Os vigilantes de uma área protegida têm três funções essenciais: fiscalização, monitorização e conhecimento do terreno e contacto com as pessoas, sejam visitantes ou habitantes das áreas protegidas. Qualquer destas três componentes do trabalho dos vigilantes é técnicamente exigente: mesmo a fiscalização, aquela que se poderia considerar a área menos sofisticada no sentido em que consiste na verificação do cumprimento de normativos, é, no caso da conservação, técnicamente muito exigente, dada a base técnica de conhecimento da biodiversidade que exige.

Claro que os autores do documento poderiam dizer que esta observação é pouco rigorosa porque se defende, no documento, que Portugal tenha 1500 a 2000 vigilantes, mas para além de uma afirmação destas ser inútil, por completamente desfasada da realidade possível (para já não falar da realidade real), a questão central não é o número de vigilantes – questão relevante, com certeza, mas não central – a questão é mesmo a de saber que vigilantes são estes que queremos.
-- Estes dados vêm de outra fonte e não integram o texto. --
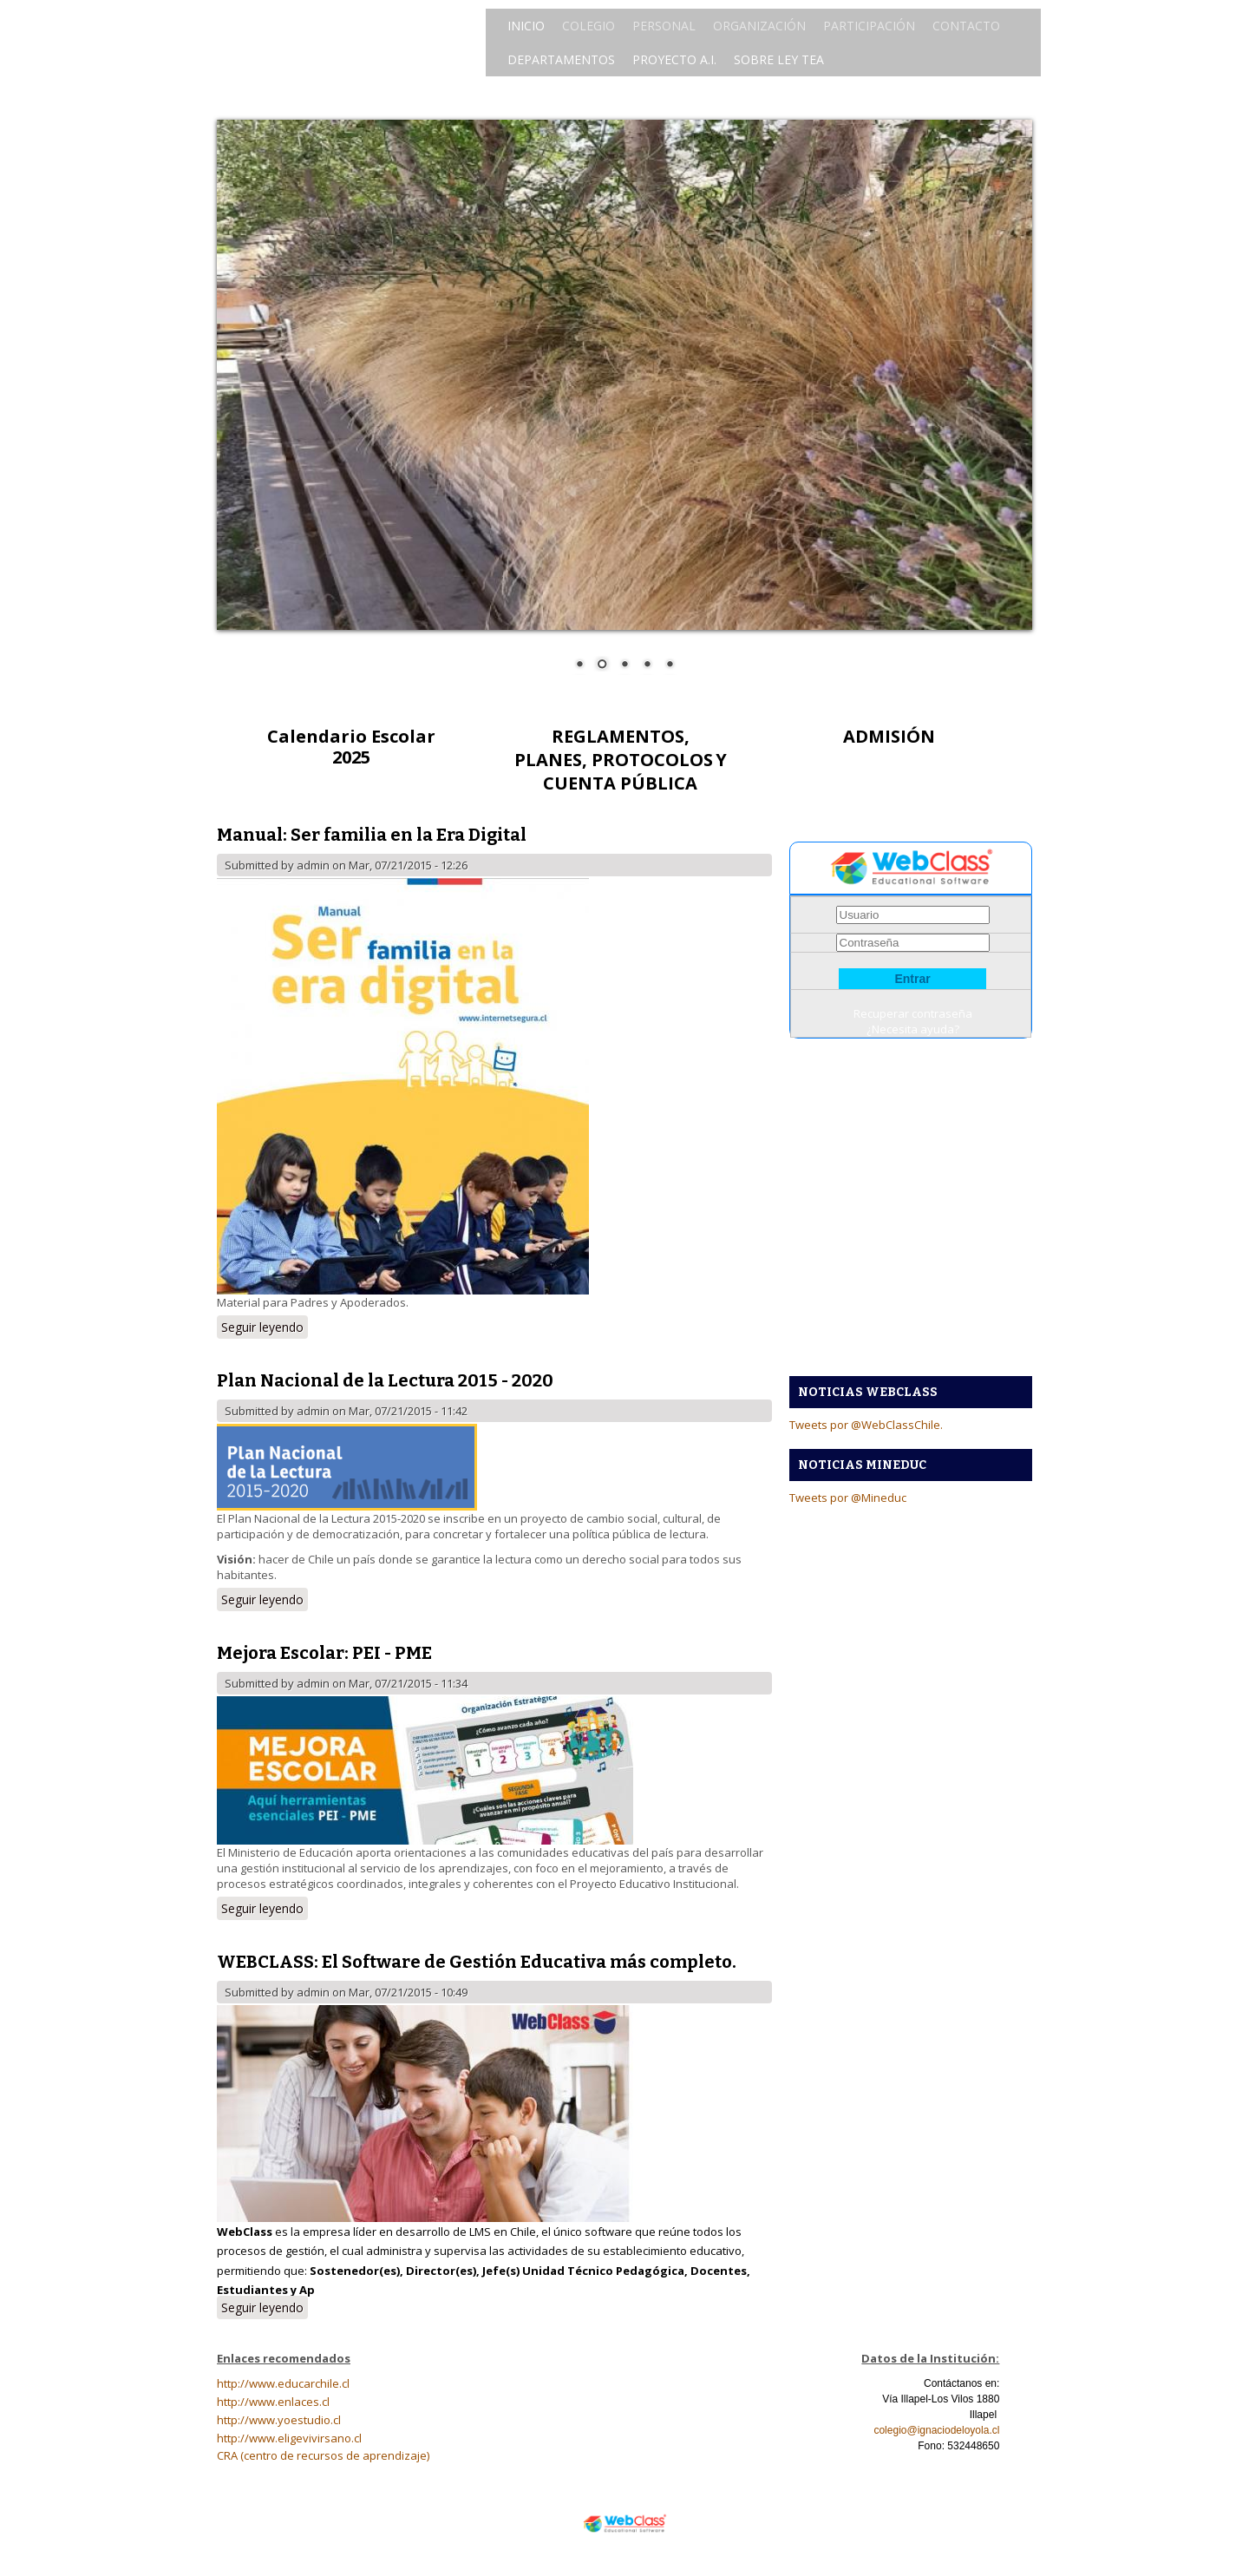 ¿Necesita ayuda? (912, 1029)
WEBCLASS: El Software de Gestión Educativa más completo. (476, 1961)
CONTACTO (966, 25)
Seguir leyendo (262, 1327)
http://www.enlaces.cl (273, 2401)
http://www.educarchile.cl (283, 2383)
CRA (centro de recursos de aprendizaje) (323, 2455)
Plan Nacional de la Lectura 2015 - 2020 (385, 1380)
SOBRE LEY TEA (774, 63)
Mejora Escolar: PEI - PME (324, 1652)
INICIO (526, 25)
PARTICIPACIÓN (864, 30)
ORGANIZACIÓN (755, 30)
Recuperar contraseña (912, 1013)
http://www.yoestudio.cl (279, 2420)
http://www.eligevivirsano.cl (289, 2438)
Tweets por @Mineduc (847, 1497)
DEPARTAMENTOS (557, 63)
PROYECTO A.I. (670, 63)
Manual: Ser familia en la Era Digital (371, 834)
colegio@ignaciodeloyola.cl (936, 2430)
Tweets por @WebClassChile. (866, 1424)
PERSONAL (660, 30)
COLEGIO (584, 30) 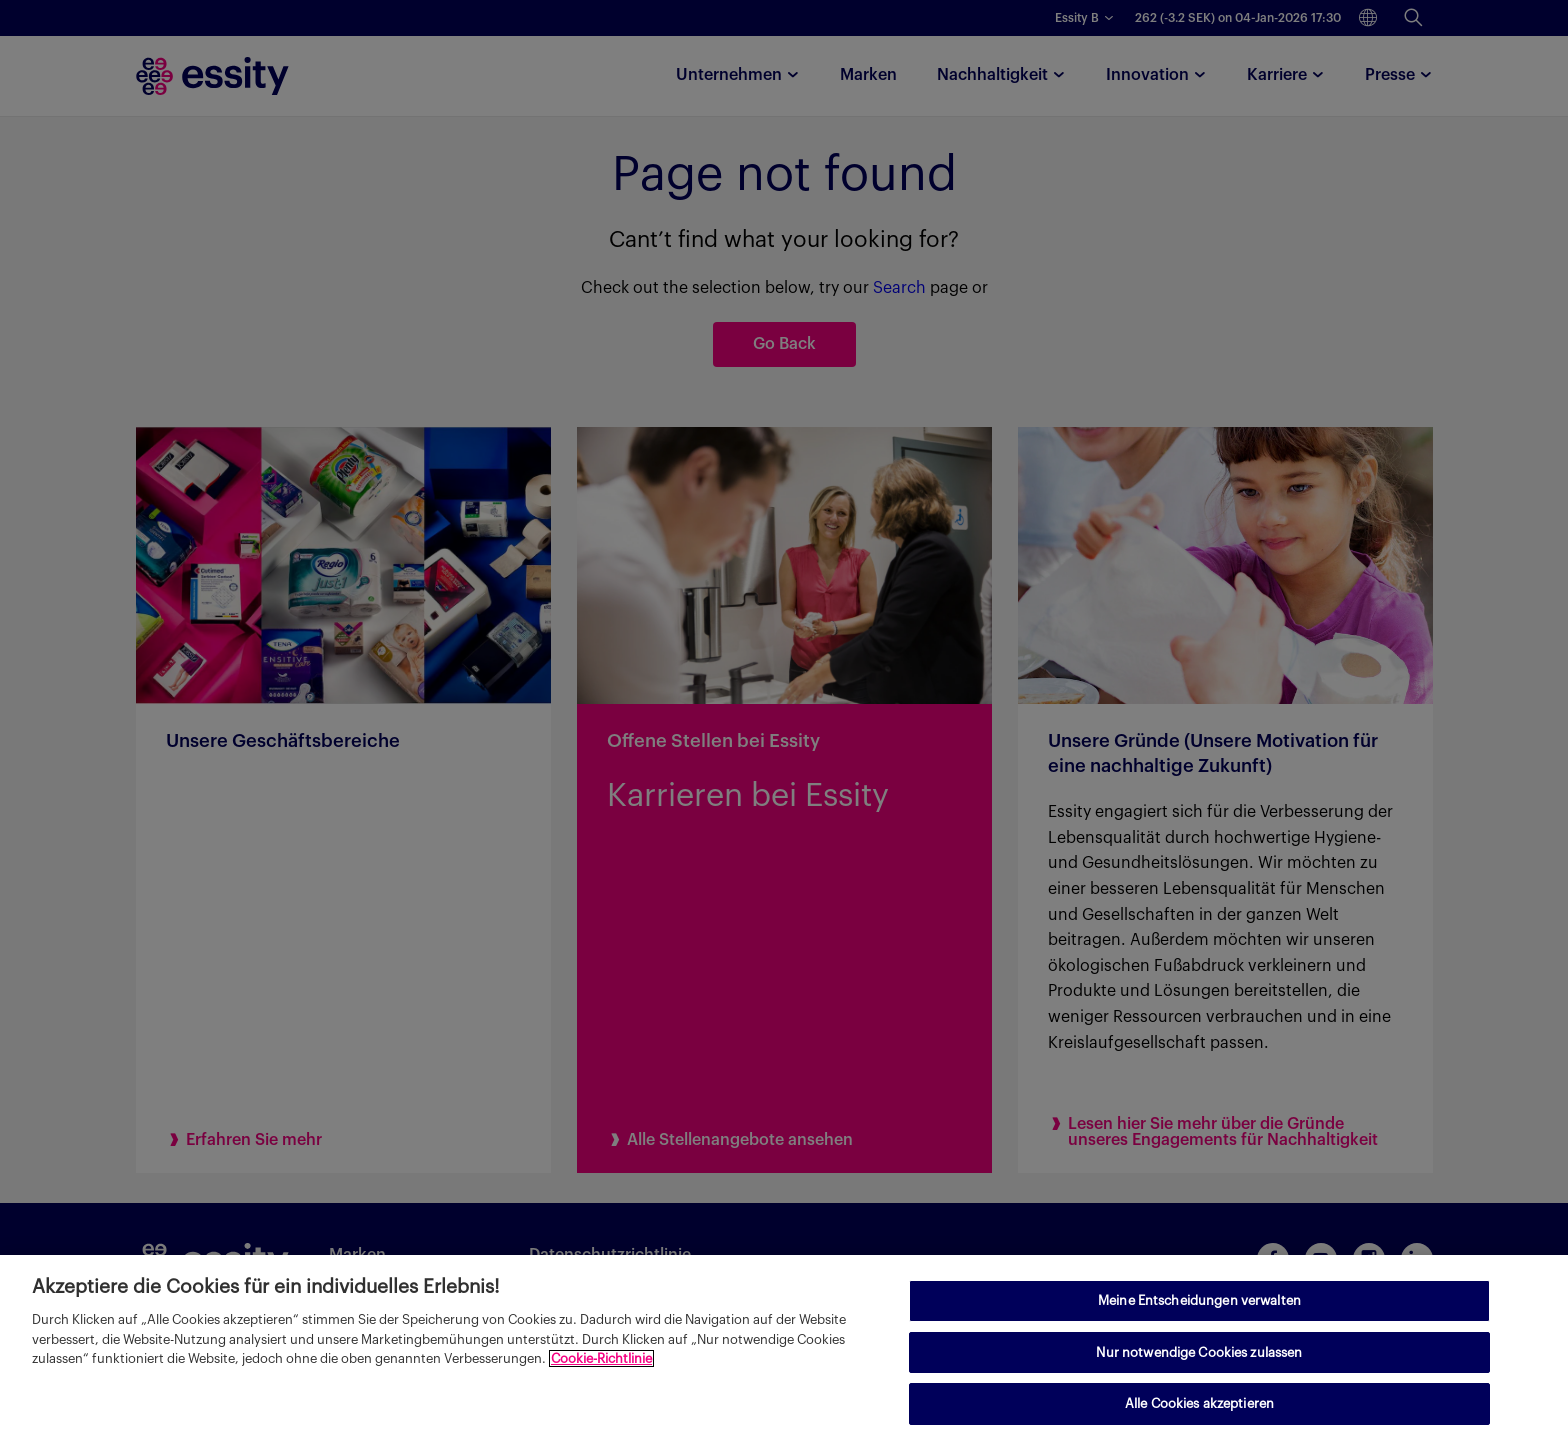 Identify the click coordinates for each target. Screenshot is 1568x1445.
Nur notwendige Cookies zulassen (1199, 1352)
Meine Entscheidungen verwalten (1199, 1300)
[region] (784, 1350)
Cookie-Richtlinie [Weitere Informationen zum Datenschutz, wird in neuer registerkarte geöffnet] (601, 1358)
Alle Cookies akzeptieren (1199, 1403) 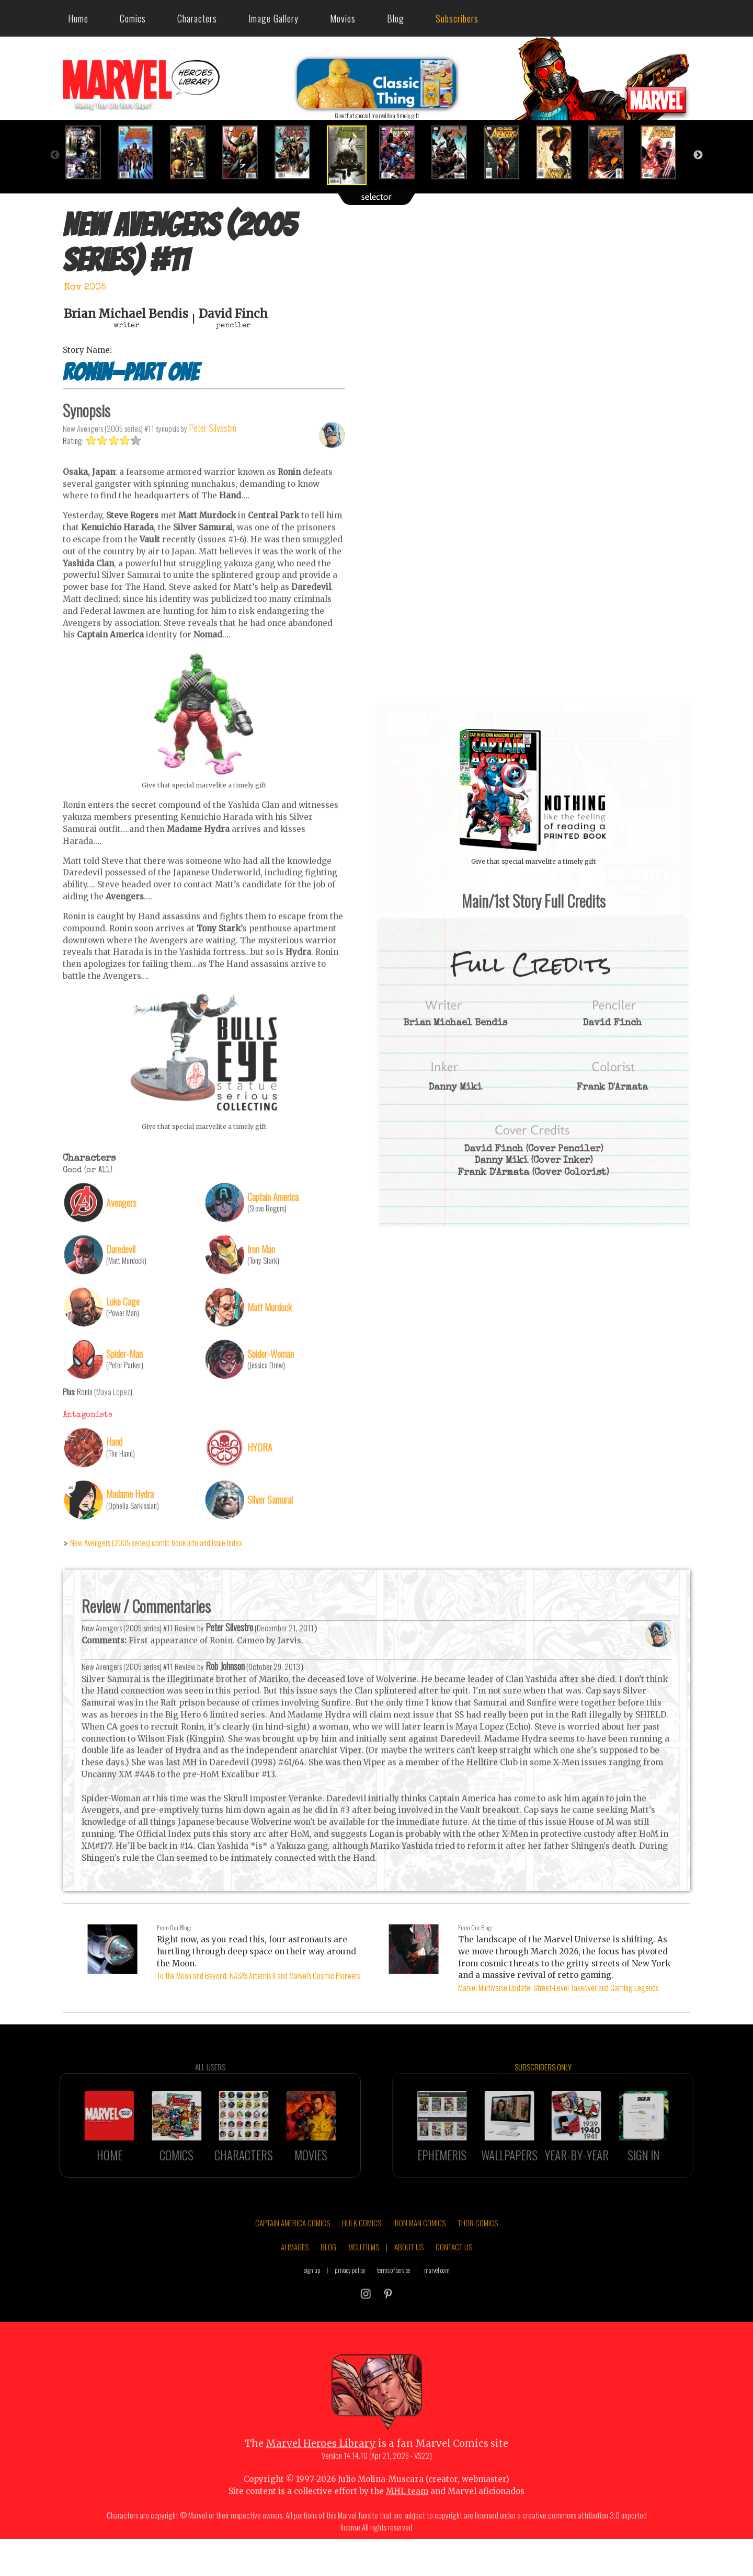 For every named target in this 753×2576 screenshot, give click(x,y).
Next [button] (698, 155)
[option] (89, 152)
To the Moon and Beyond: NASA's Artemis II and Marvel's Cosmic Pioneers (258, 1975)
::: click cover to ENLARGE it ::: (533, 707)
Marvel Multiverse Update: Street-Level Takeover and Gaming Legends (558, 1987)
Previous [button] (55, 155)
A minha ideia, bastante simples mas a que apenas uma forte vontade política do chefe do governo poderia dar corpo, é a de que a carreira de vigilante deveria ser uma carreira superior, comunicando integralmente com as restantes carreiras técnicas do ICNF (note-se que eu defendo o fim da compartimentação de acesso aos lugares com base na formação de base, na administração pública, uma pessoa deveria poder iniciar a sua carreira profissional como assistente operacional, para ser mais claro, como contínuo, por exemplo, e chegar a director geral, fazendo toda a progressão possível em todas as carreiras, em função do seu desempenho e esforço, ao contrário do que hoje acontece, mas reconheço que isso é uma proposta irrealista e por isso falo em carreira de técnico superior para os vigilantes).

Nada do que estou a dizer desvaloriza os actuais vigilantes, muitos dos quais fazem de facto trabalho técnicamente mais sofisticado que muitos técnicos superiores (quando, em determinada altura, eu tinha uma empresa de consultoria na área da conservação, numa das vezes em que saí do ICNF, todo o trabalho técnico de conservação de campo, relacionada com levantamentos e monitorização da biodiversidade, era feito com vigilantes que eu conhecia, a quem pagava, naturalmente, o que pagaria a biólogos encartados que soubessem o mesmo que eles sabiam, o que, diga-se de passagem, seria muito difícil encontrar) e deveriam ser pagos como técnicos superiores que não são por razões administrativas, mas que são em função do que fazem.

E era isto, não querendo fazer uma análise das propostas do CNADS sobre a gestão de áreas protegidas, não quis deixar de dizer que tenho pena que não tenham trazido  esta questão central para o centro das propostas apresentadas, sendo, ainda por cima, uma proposta difícil de aceitar pelas implicações financeiras e noutros corpos especiais associados a fiscalização e vigilância, mas ainda assim, possível.

O artigo foi publicado originalmente em Corta-fitas.